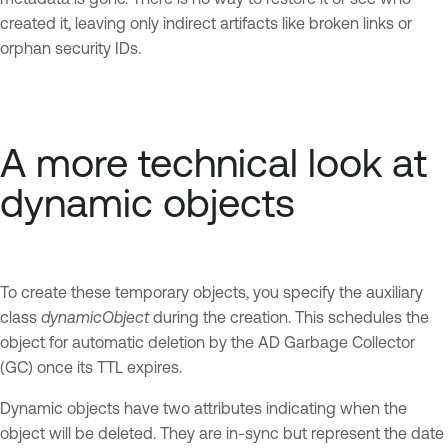
created it, leaving only indirect artifacts like broken links or
orphan security IDs.
A more technical look at
dynamic objects
To create these temporary objects, you specify the auxiliary
class
dynamicObject
during the creation. This schedules the
object for automatic deletion by the AD Garbage Collector
(GC) once its TTL expires.
Dynamic objects have two attributes indicating when the
object will be deleted. They are in-sync but represent the date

---

> **EXERCISE OBJECTIVE**
Return the full listing exactly as written, without any of its images.

> **TASK SOLUTION**
created it, leaving only indirect artifacts like broken links or
orphan security IDs.
A more technical look at
dynamic objects
To create these temporary objects, you specify the auxiliary
class
dynamicObject
during the creation. This schedules the
object for automatic deletion by the AD Garbage Collector
(GC) once its TTL expires.
Dynamic objects have two attributes indicating when the
object will be deleted. They are in-sync but represent the date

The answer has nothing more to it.